BEGIN Records for processing

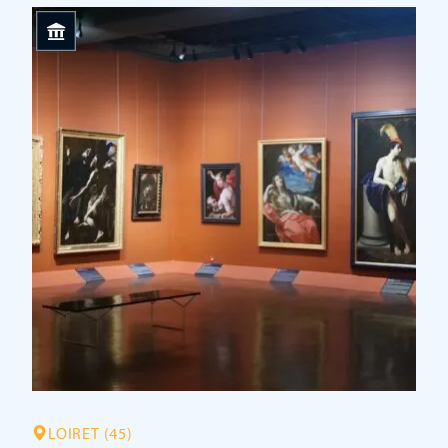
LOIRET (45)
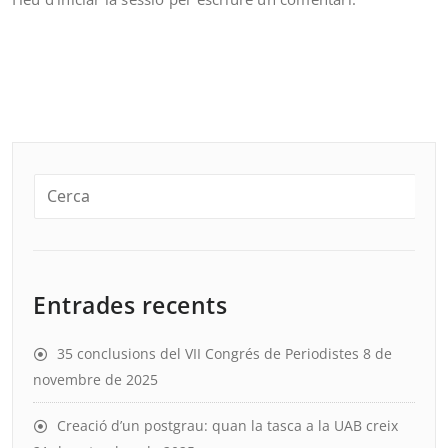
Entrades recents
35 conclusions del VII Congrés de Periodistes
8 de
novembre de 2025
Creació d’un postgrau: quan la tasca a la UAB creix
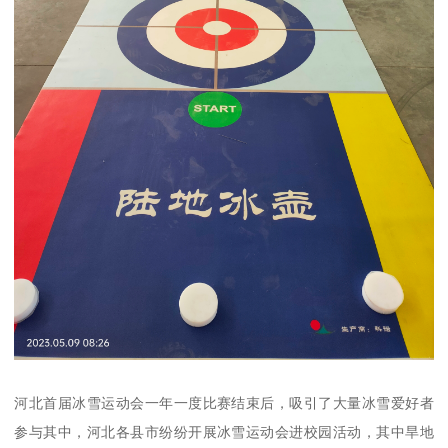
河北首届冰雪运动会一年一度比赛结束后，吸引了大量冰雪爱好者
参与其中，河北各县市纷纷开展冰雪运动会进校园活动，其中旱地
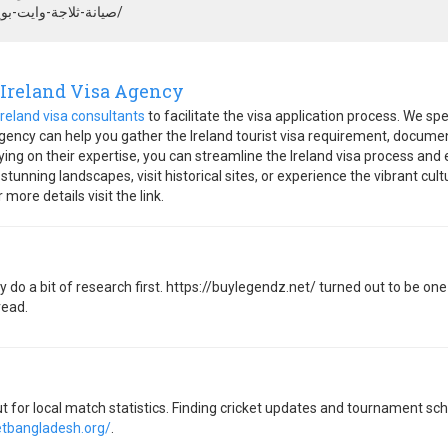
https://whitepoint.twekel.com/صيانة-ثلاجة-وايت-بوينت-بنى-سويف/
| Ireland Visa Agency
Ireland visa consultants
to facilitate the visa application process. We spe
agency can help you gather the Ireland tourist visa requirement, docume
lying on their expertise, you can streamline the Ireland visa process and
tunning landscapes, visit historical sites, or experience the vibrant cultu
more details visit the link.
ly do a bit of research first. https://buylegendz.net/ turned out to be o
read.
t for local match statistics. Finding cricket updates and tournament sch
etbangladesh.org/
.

END Records for processing
BEGIN Records for processing

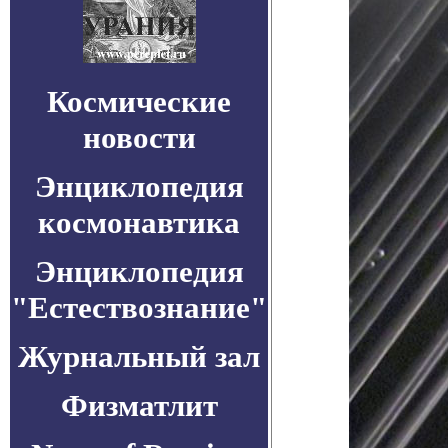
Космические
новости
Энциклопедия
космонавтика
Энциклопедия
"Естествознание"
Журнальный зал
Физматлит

END Records for processing
BEGIN Records for processing

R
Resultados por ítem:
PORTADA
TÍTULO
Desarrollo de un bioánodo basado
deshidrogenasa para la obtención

END Records for processing

* Task brief
Reproduce only the lines above spanning from the line containing "to facilitate the" through the line containing "lying on their", word for word.

* Output for this task
to facilitate the visa application process. We spe
agency can help you gather the Ireland tourist visa requirement, docume
lying on their expertise, you can streamline the Ireland visa process and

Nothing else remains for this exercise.